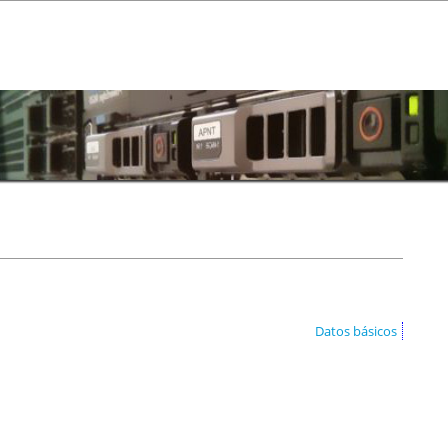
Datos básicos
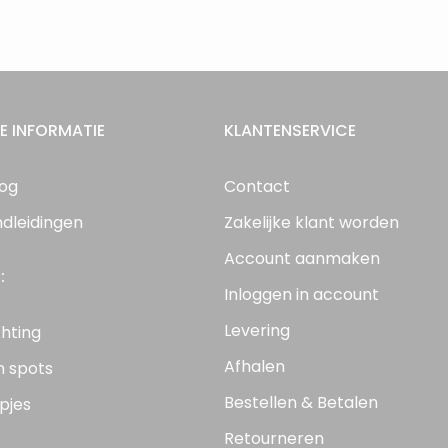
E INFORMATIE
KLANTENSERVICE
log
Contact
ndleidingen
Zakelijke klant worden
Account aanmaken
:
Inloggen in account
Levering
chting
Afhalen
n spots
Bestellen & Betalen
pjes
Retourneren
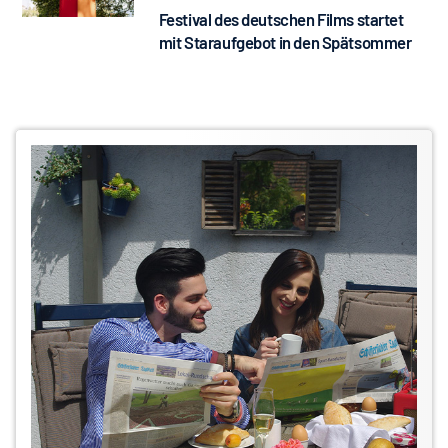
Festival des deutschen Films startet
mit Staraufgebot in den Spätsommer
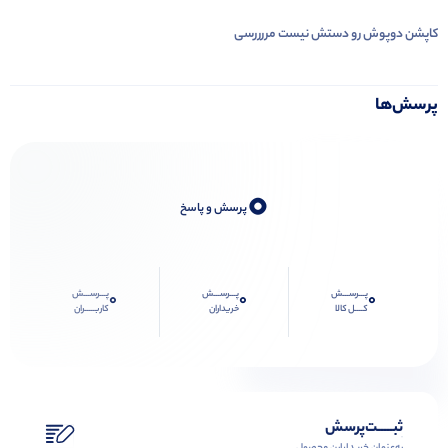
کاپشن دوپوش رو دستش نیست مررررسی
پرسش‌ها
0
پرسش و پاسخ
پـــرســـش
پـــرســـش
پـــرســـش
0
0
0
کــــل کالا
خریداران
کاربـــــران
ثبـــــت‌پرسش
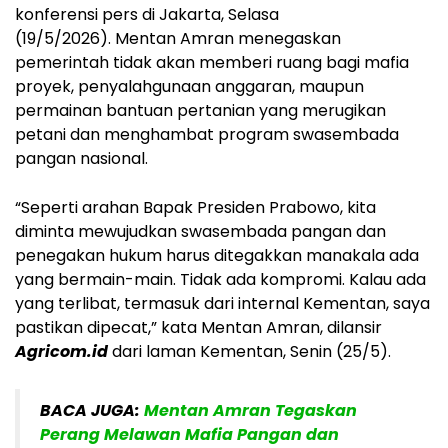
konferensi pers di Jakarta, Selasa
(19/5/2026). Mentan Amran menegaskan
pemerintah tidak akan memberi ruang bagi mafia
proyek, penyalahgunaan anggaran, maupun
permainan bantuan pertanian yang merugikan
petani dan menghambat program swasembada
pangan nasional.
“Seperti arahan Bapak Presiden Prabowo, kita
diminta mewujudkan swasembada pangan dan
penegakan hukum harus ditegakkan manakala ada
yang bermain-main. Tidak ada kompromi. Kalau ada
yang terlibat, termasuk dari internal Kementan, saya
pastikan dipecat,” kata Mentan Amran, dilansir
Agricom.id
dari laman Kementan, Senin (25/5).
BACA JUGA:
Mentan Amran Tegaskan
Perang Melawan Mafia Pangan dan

...

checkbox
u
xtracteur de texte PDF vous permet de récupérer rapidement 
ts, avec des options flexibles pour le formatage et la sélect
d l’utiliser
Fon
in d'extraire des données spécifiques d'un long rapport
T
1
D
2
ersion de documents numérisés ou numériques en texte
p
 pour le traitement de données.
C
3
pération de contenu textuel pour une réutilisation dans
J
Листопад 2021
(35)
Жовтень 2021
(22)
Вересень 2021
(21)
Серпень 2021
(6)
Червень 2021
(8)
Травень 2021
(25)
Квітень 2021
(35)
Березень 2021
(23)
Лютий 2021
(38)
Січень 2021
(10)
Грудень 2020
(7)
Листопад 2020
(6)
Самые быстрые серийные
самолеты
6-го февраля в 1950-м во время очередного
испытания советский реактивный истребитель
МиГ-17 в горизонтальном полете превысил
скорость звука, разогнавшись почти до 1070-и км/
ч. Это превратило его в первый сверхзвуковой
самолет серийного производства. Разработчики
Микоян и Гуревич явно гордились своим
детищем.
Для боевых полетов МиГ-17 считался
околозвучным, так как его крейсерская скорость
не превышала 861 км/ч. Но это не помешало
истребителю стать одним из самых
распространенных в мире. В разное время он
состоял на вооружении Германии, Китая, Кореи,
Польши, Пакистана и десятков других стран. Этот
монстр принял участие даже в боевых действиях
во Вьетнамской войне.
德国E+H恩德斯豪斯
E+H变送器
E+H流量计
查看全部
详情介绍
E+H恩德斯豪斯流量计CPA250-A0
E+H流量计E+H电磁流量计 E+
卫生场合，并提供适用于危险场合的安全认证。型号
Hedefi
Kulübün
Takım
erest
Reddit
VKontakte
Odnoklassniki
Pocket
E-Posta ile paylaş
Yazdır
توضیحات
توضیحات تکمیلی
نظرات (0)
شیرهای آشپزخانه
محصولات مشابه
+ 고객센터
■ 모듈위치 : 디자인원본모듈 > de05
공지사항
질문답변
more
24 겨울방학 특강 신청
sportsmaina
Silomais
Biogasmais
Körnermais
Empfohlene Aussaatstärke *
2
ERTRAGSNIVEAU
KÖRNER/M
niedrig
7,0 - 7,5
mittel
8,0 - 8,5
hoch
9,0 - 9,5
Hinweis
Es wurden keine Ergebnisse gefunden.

...

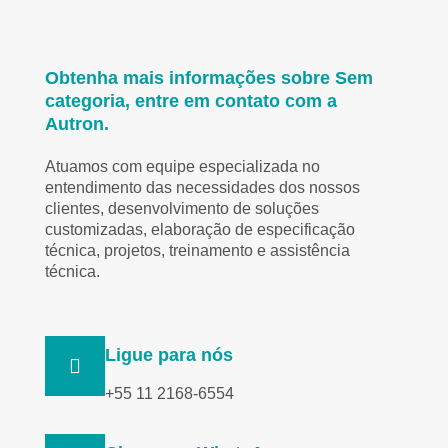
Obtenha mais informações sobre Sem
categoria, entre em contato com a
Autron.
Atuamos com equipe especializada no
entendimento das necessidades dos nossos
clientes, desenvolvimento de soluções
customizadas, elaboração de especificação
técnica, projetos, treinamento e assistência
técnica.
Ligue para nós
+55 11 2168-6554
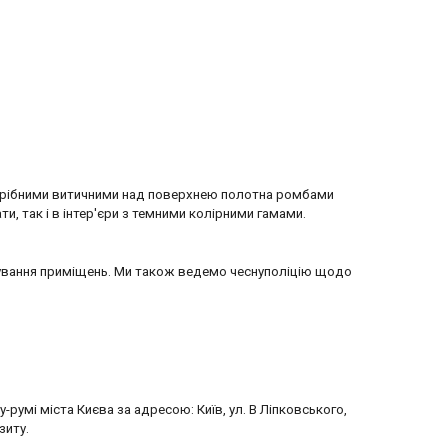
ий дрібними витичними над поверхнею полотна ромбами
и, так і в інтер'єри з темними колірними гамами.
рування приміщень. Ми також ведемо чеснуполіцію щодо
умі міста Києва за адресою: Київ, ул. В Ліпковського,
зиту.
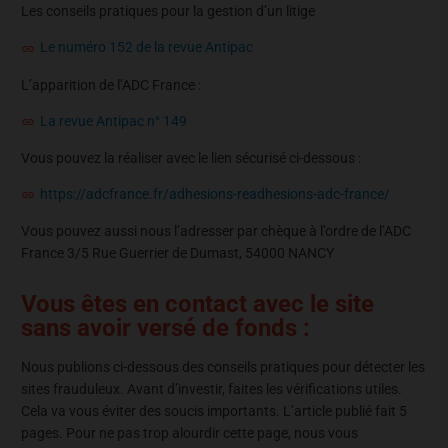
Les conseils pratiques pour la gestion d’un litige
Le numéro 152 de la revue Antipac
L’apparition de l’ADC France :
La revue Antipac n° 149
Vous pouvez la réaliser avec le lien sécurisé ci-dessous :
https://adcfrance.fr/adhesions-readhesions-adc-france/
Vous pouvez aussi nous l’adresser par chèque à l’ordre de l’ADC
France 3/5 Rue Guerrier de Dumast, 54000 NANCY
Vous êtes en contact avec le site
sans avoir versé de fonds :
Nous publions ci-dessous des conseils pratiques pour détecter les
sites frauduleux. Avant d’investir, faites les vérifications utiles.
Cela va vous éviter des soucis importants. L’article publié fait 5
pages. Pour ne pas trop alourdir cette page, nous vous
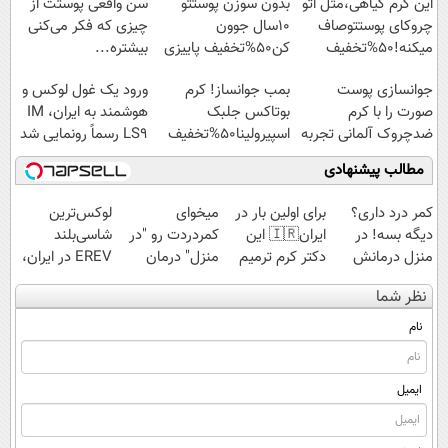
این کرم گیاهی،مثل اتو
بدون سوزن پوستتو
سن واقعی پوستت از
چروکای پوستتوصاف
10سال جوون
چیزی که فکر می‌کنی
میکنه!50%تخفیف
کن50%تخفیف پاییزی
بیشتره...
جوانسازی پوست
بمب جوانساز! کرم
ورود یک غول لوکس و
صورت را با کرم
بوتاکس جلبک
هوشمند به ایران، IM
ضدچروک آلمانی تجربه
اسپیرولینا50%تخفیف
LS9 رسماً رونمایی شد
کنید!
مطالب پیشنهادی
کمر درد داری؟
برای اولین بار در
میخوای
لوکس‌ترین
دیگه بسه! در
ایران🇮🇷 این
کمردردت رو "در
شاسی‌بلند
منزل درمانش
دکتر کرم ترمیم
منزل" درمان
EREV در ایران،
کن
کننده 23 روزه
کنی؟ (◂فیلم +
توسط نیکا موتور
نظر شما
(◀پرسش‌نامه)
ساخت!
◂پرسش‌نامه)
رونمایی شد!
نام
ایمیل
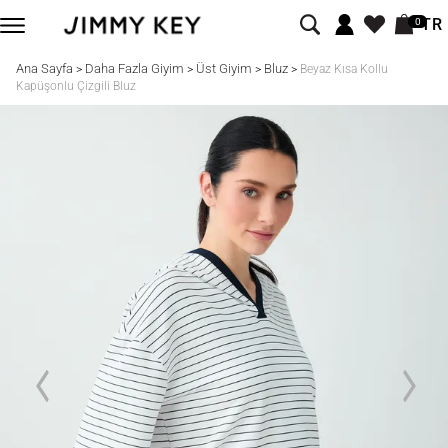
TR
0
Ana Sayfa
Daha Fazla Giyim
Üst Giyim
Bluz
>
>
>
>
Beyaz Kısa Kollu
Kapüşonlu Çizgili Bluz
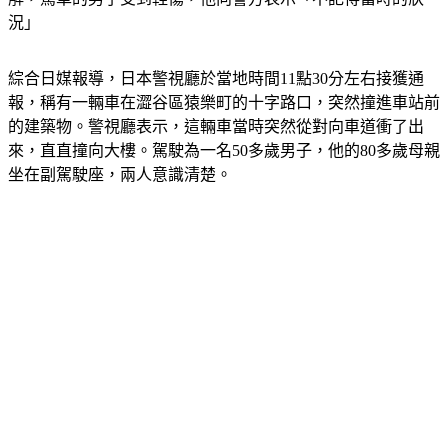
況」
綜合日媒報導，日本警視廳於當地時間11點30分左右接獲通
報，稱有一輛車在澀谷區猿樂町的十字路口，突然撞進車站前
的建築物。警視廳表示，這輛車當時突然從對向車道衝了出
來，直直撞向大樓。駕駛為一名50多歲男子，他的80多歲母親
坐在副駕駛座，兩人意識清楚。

## Task to complete
From the entries above, copy exactly the lines starting at the one with "Beyaz Kısa Kollu" and stopping at the one with "坐在副駕駛座，兩人意識清楚。", keeping both ends. Drop the pictures.

## Solution to the problem
Beyaz Kısa Kollu
Kapüşonlu Çizgili Bluz
況」
綜合日媒報導，日本警視廳於當地時間11點30分左右接獲通
報，稱有一輛車在澀谷區猿樂町的十字路口，突然撞進車站前
的建築物。警視廳表示，這輛車當時突然從對向車道衝了出
來，直直撞向大樓。駕駛為一名50多歲男子，他的80多歲母親
坐在副駕駛座，兩人意識清楚。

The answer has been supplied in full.